Adoption of the Publication System

It is possible that investigators might raise objections to adopting the publication system outlined in this proposal particularly with regard to licensing and copyright. There are two recognized blocks to truly reproducible research (a fundamental purpose of both the scientific method and any comprehensive electronic publication system): firstly the lack of reward for producing reproducible work and secondly the legal obstacles to the full sharing of methods, code, data, figures and publication [4]. The first objection is overcome through the provision of lineage tracking and attribution by the proposed publication system. To resolve the second block we will evaluate a number of alternative licensing and copyright procedures, one of which is the Reproducible Research Standard (RSS). This provides a legal basis to encourage replicable scientific investigation through attribution, the facilitation of greater collaboration, and the promotion of the engagement of the larger community in scientific learning and discovery [4]. In brief, RRS is a compilation of other licenses by treating individual compendium elements of a scientific publication separately. It can be used to rescind the aspects of copyright that prevent scientists from sharing important research information. It eliminates the viral license proliferation inherent in the domain of computational based research when using other licenses such as the GPL and BSD.

References

[1]   P Achard and E De Schutter. Complex parameter landscape for a complex neuron model. PLoS Computational Biology, 2:e94, 2006.

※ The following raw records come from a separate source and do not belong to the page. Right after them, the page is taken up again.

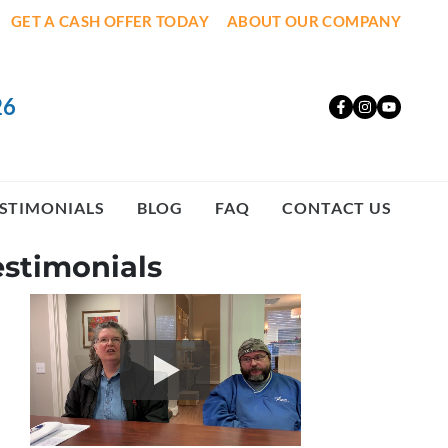
GET A CASH OFFER TODAY
ABOUT OUR COMPANY
26
Facebook
Instagr
YouT
STIMONIALS
BLOG
FAQ
CONTACT US
estimonials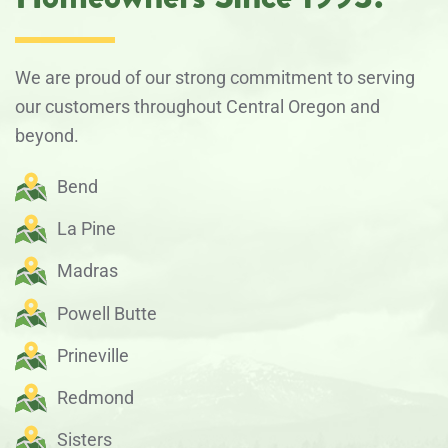
We are proud of our strong commitment to serving
our customers throughout Central Oregon and
beyond.
Bend
La Pine
Madras
Powell Butte
Prineville
Redmond
Sisters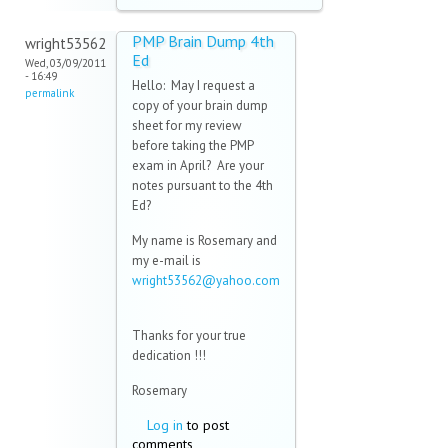
PMP Brain Dump 4th
wright53562
Ed
Wed, 03/09/2011
- 16:49
Hello: May I request a
permalink
copy of your brain dump
sheet for my review
before taking the PMP
exam in April? Are your
notes pursuant to the 4th
Ed?
My name is Rosemary and
my e-mail is
wright53562@yahoo.com
(link sends e-mail)
Thanks for your true
dedication !!!
Rosemary
Log in
to post
comments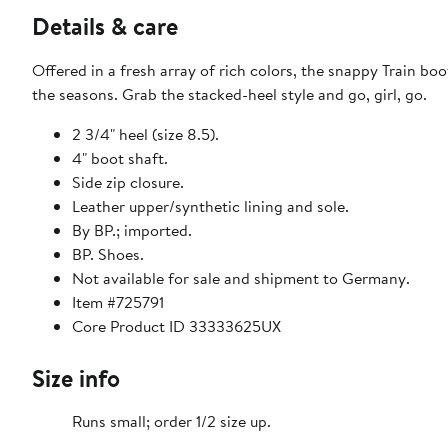
Details & care
Offered in a fresh array of rich colors, the snappy Train bo
the seasons. Grab the stacked-heel style and go, girl, go.
2 3/4" heel (size 8.5).
4" boot shaft.
Side zip closure.
Leather upper/synthetic lining and sole.
By BP.; imported.
BP. Shoes.
Not available for sale and shipment to Germany.
Item #725791
Core Product ID 33333625UX
Size info
Runs small; order 1/2 size up.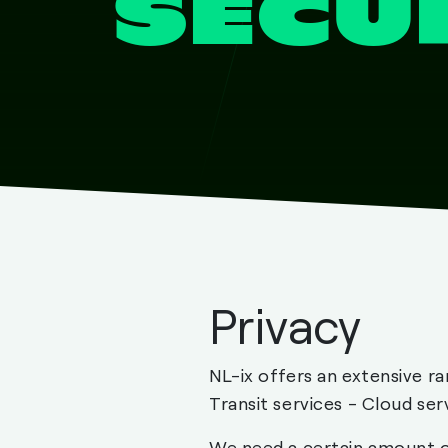
SECU
Privacy
NL-ix offers an extensive ra
Transit services - Cloud ser
We need a certain amount of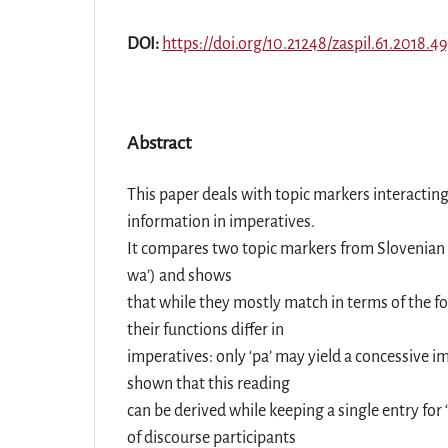
DOI:
https://doi.org/10.21248/zaspil.61.2018.4
Abstract
This paper deals with topic markers interactin
information in imperatives.
It compares two topic markers from Slovenian (
wa’) and shows
that while they mostly match in terms of the fo
their functions differ in
imperatives: only ‘pa’ may yield a concessive im
shown that this reading
can be derived while keeping a single entry for
of discourse participants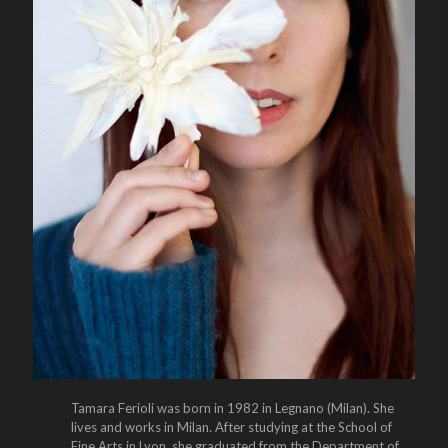
Tamara Ferioli was born in 1982 in Legnano (Milan). She
lives and works in Milan. After studying at the School of
Fine Arts in Lyon, she graduated from the Department of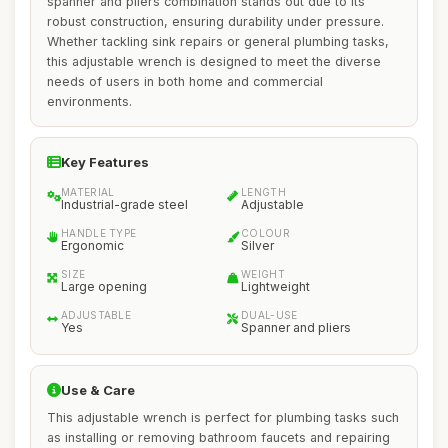
spanner and pliers combination stands out due to its
robust construction, ensuring durability under pressure.
Whether tackling sink repairs or general plumbing tasks,
this adjustable wrench is designed to meet the diverse
needs of users in both home and commercial
environments.
Key Features
MATERIAL
LENGTH
Industrial-grade steel
Adjustable
HANDLE TYPE
COLOUR
Ergonomic
Silver
SIZE
WEIGHT
Large opening
Lightweight
ADJUSTABLE
DUAL-USE
Yes
Spanner and pliers
Use & Care
This adjustable wrench is perfect for plumbing tasks such
as installing or removing bathroom faucets and repairing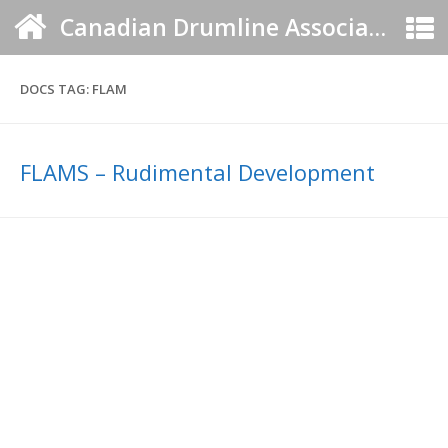
Canadian Drumline Association
DOCS TAG:
FLAM
FLAMS – Rudimental Development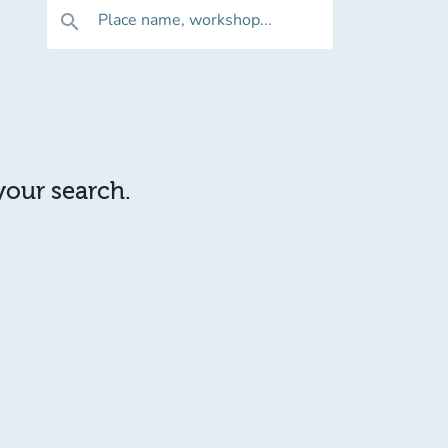
Place name, workshop...
search
 your search.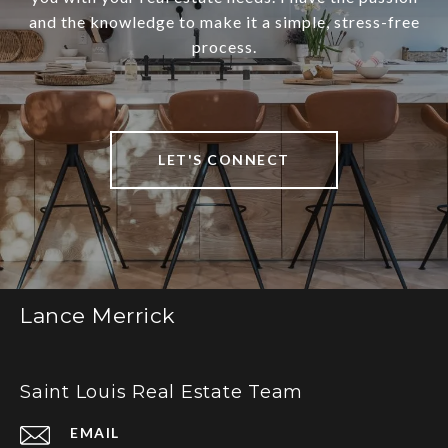
and the knowledge to make it a simple, stress-free
process.
LET'S CONNECT
Lance Merrick
Saint Louis Real Estate Team
EMAIL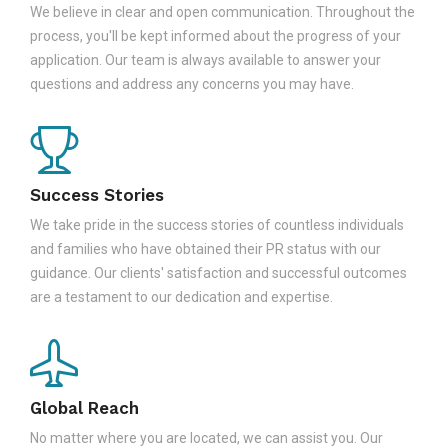
We believe in clear and open communication. Throughout the
process, you'll be kept informed about the progress of your
application. Our team is always available to answer your
questions and address any concerns you may have.
Success Stories
We take pride in the success stories of countless individuals
and families who have obtained their PR status with our
guidance. Our clients' satisfaction and successful outcomes
are a testament to our dedication and expertise.
Global Reach
No matter where you are located, we can assist you. Our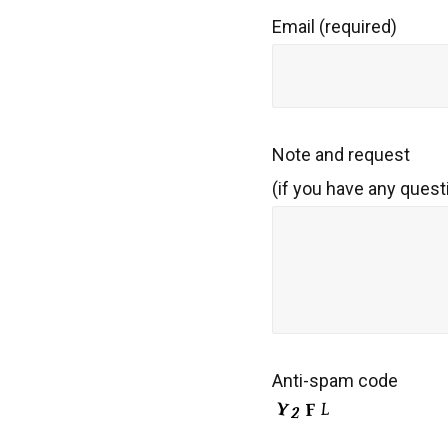
Email (required)
Note and request
(if you have any quest
Anti-spam code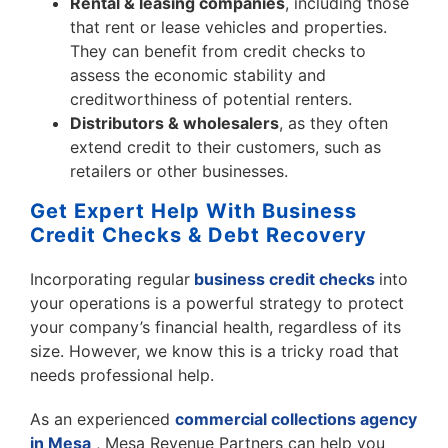
Rental & leasing companies
, including those
that rent or lease vehicles and properties.
They can benefit from credit checks to
assess the economic stability and
creditworthiness of potential renters.
Distributors & wholesalers
, as they often
extend credit to their customers, such as
retailers or other businesses.
Get Expert Help With Business
Credit Checks & Debt Recovery
Incorporating regular
business credit checks
into
your operations is a powerful strategy to protect
your company’s financial health, regardless of its
size. However, we know this is a tricky road that
needs professional help.
As an experienced
commercial collections agency
in Mesa
, Mesa Revenue Partners
can help you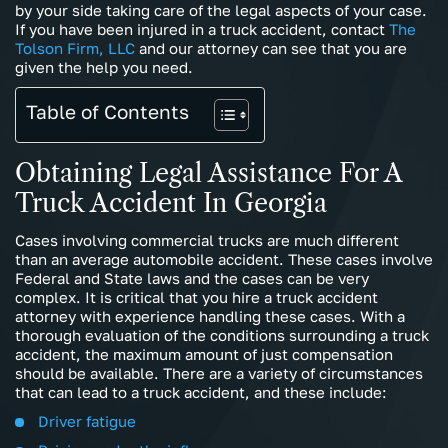
by your side taking care of the legal aspects of your case.
If you have been injured in a truck accident, contact
The
Tolson Firm, LLC
and our attorney can see that you are
given the help you need.
Table of Contents
Obtaining Legal Assistance For A
Truck Accident In Georgia
Cases involving commercial trucks are much different
than an average automobile accident. These cases involve
Federal and State laws and the cases can be very
complex. It is critical that you hire a truck accident
attorney with experience handling these cases. With a
thorough evaluation of the conditions surrounding a truck
accident, the maximum amount of just compensation
should be available. There are a variety of circumstances
that can lead to a truck accident, and these include:
Driver fatigue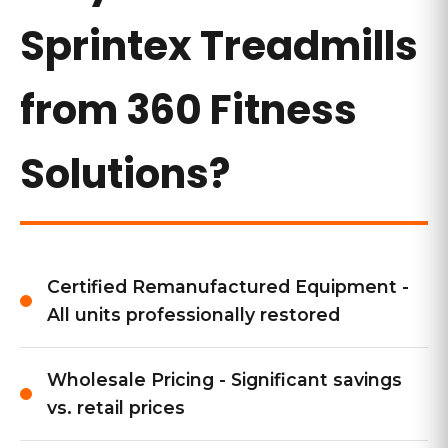
Sprintex Treadmills
from 360 Fitness
Solutions?
Certified Remanufactured Equipment -
All units professionally restored
Wholesale Pricing - Significant savings
vs. retail prices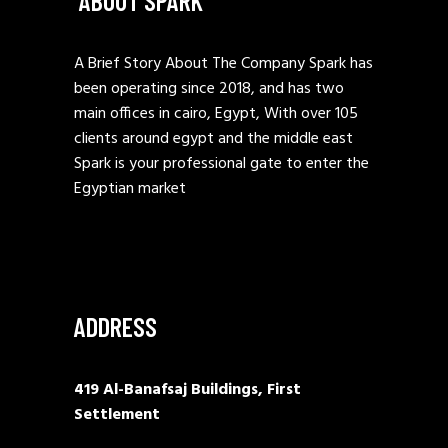
ABOUT SPARK
A Brief Story About The Company Spark has
been operating since 2018, and has two
main offices in cairo, Egypt, With over 105
clients around egypt and the middle east
Spark is your professional gate to enter the
Egyptian market
ADDRESS
419 Al-Banafsaj Buildings, First
Settlement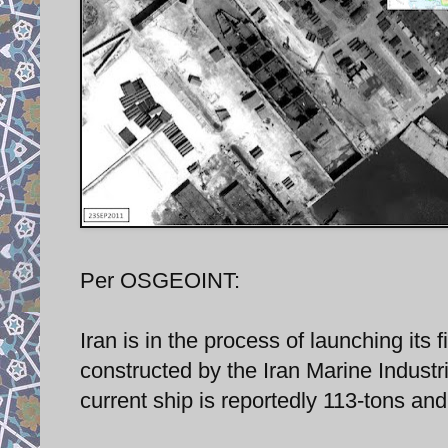
Per OSGEOINT:
Iran is in the process of launching its
constructed by the Iran Marine Indust
current ship is reportedly 113-tons and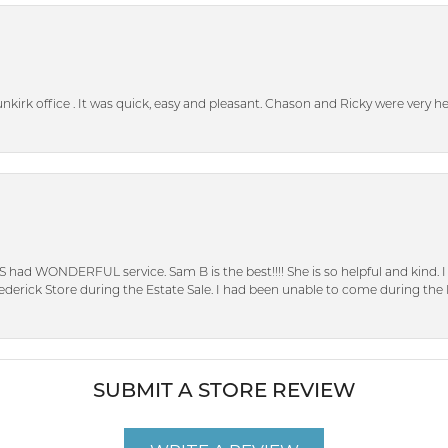
unkirk office . It was quick, easy and pleasant. Chason and Ricky were very 
S had WONDERFUL service. Sam B is the best!!!! She is so helpful and kind.
erick Store during the Estate Sale. I had been unable to come during the D
SUBMIT A STORE REVIEW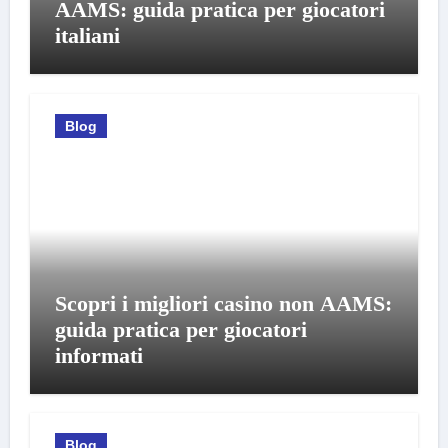
AAMS: guida pratica per giocatori
italiani
Blog
Scopri i migliori casino non AAMS:
guida pratica per giocatori
informati
Blog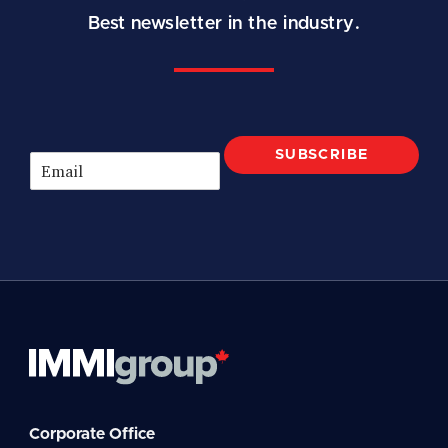
Best newsletter in the industry.
SUBSCRIBE
E
m
a
i
l
*
Corporate Office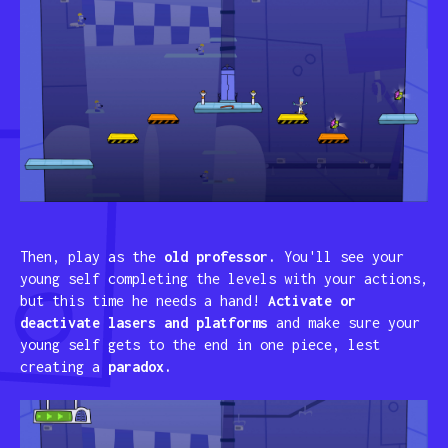
Then, play as the
old professor.
You'll see your
young self completing the levels with your actions,
but this time he needs a hand!
Activate or
deactivate lasers and platforms
and make sure your
young self gets to the end in one piece, lest
creating a
paradox.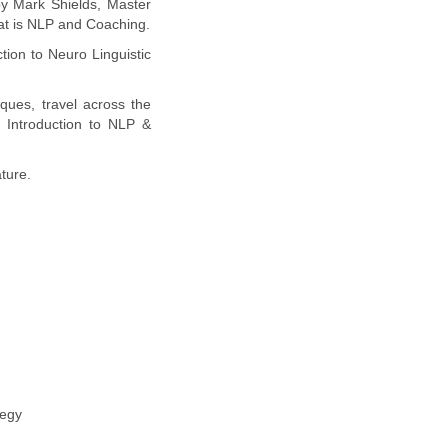
by Mark Shields, Master
hat is NLP and Coaching.
tion to Neuro Linguistic
ques, travel across the
 Introduction to NLP &
ture.
tegy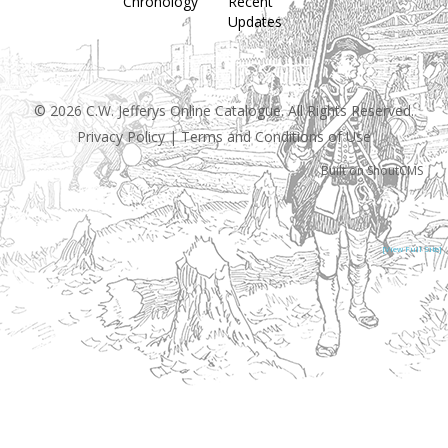
Chronology
Recent
Updates
© 2026 C.W. Jefferys Online Catalogue. All Rights Reserved.
Privacy Policy
|
Terms and Conditions of Use
Built on
ShoutCMS
[View Full Site]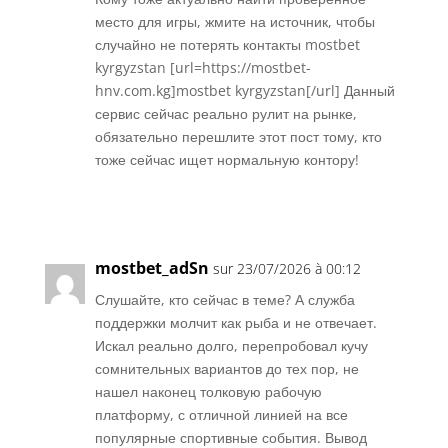
место для игры, жмите на источник, чтобы
случайно не потерять контакты mostbet
kyrgyzstan [url=https://mostbet-
hnv.com.kg]mostbet kyrgyzstan[/url] Данный
сервис сейчас реально рулит на рынке,
обязательно перешлите этот пост тому, кто
тоже сейчас ищет нормальную контору!
Réponse
mostbet_adSn
sur 23/07/2026 à 00:12
Слушайте, кто сейчас в теме? А служба
поддержки молчит как рыба и не отвечает.
Искал реально долго, перепробовал кучу
сомнительных вариантов до тех пор, не
нашел наконец толковую рабочую
платформу, с отличной линией на все
популярные спортивные события. Вывод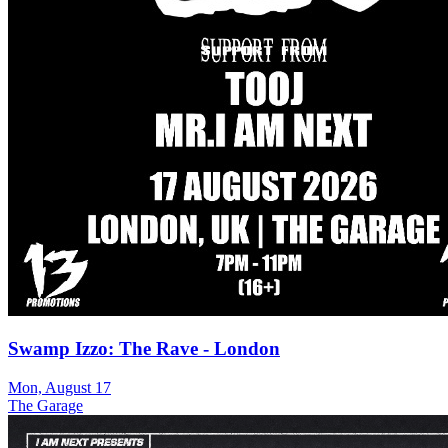
Swamp Izzo: The Rave - London
Mon, August 17
The Garage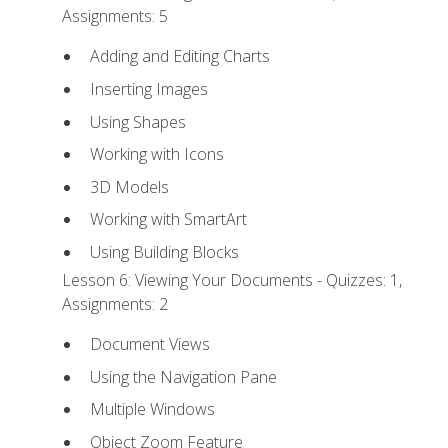
Assignments: 5
Adding and Editing Charts
Inserting Images
Using Shapes
Working with Icons
3D Models
Working with SmartArt
Using Building Blocks
Lesson 6: Viewing Your Documents - Quizzes: 1,
Assignments: 2
Document Views
Using the Navigation Pane
Multiple Windows
Object Zoom Feature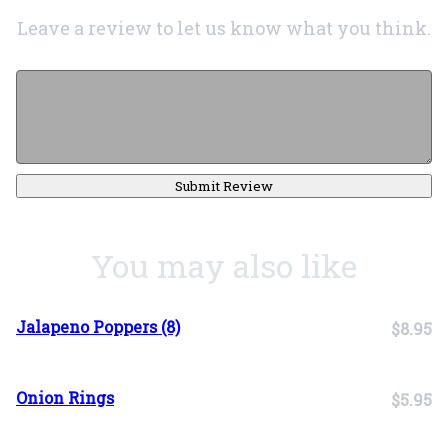
Leave a review to let us know what you think.
Submit Review
You may also like
Jalapeno Poppers (8)
$8.95
Onion Rings
$5.95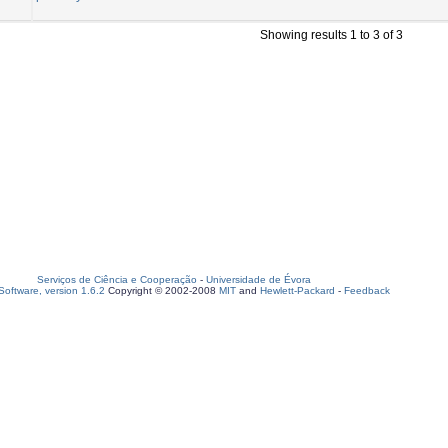
Showing results 1 to 3 of 3
Serviços de Ciência e Cooperação
-
Universidade de Évora
oftware, version 1.6.2
Copyright © 2002-2008
MIT
and
Hewlett-Packard
-
Feedback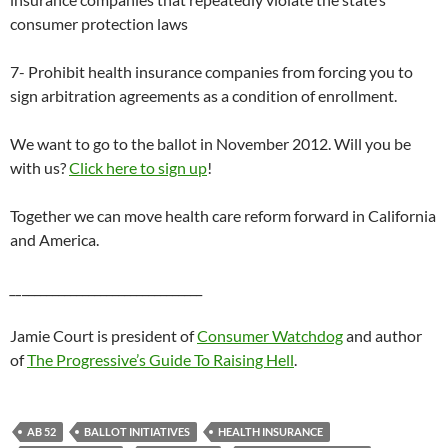
consumer protection laws
7- Prohibit health insurance companies from forcing you to
sign arbitration agreements as a condition of enrollment.
We want to go to the ballot in November 2012. Will you be
with us?
Click here to sign up
!
Together we can move health care reform forward in California
and America.
__
______________________________
Jamie Court is president of
Consumer Watchdog
and author
of
The Progressive’s Guide To Raising Hell
.
AB 52
BALLOT INITIATIVES
HEALTH INSURANCE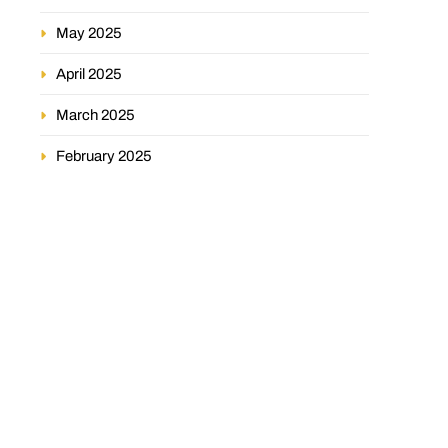
May 2025
April 2025
March 2025
February 2025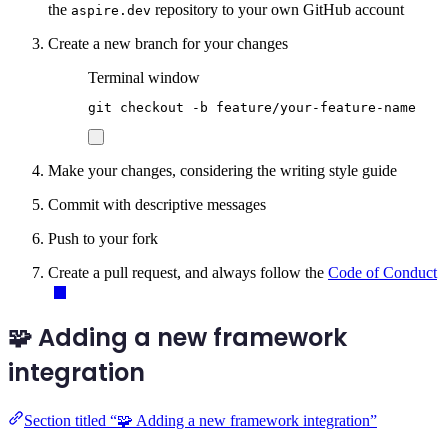
the
repository to your own GitHub account
aspire.dev
Create a new branch for your changes
Terminal window
git
checkout
-b
feature/your-feature-name
Make your changes, considering the writing style guide
Commit with descriptive messages
Push to your fork
Create a pull request, and always follow the
Code of Conduct
🧩 Adding a new framework
integration
Section titled “🧩 Adding a new framework integration”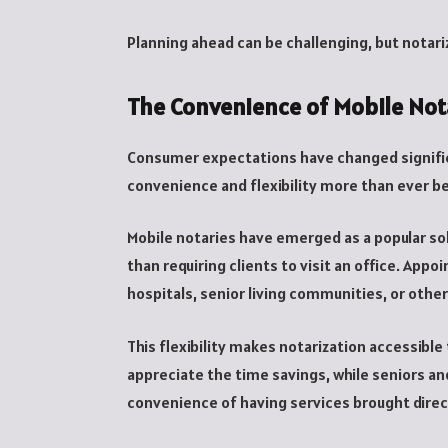
Planning ahead can be challenging, but notar
The Convenience of Mobile Not
Consumer expectations have changed significa
convenience and flexibility more than ever b
Mobile notaries have emerged as a popular sol
than requiring clients to visit an office. Ap
hospitals, senior living communities, or othe
This flexibility makes notarization accessible 
appreciate the time savings, while seniors an
convenience of having services brought direc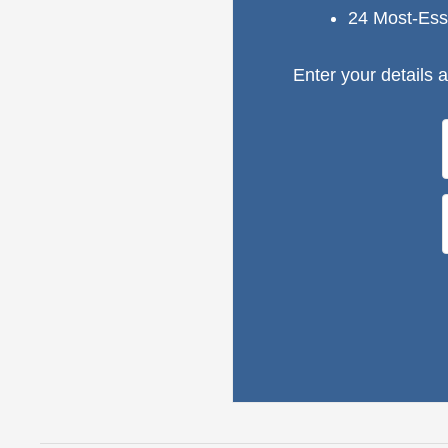
24 Most-Ess
Enter your details a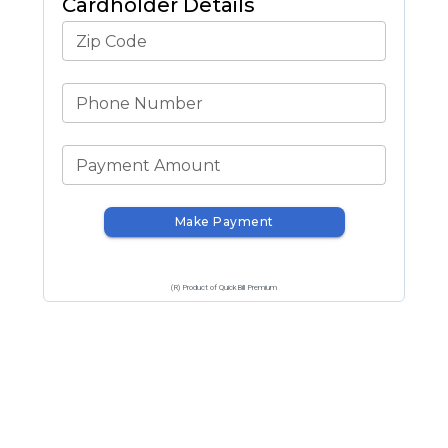
Cardholder Details
Zip Code
Phone Number
Payment Amount
Make Payment
(R) Product of QuickBill Premium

[2]   P Baldi, M Vanier, and JM Bower. On the use of bayesian methods for evaluating compartmental neural models. Journal of Computational Neuroscience, 5:285–314, 1998.

[3]   RC Cannon and G D’Alessandro. The ion channel inverse problem: Neuroinformatics meets biophysics. PLoS Computational Biology, 2:e91, 2006.

[4]   V Stodden. The legal framework for reproducible scientific research: Licensing and copyright. Computing in Science and Engineering, 11:35–40, 2009.

[5]   MC Vanier and JM Bower. A comparative survey of automated parameter-search methods for compartmental neural models. Journal of Computational Neuroscience, 7(2):149–171, 1999.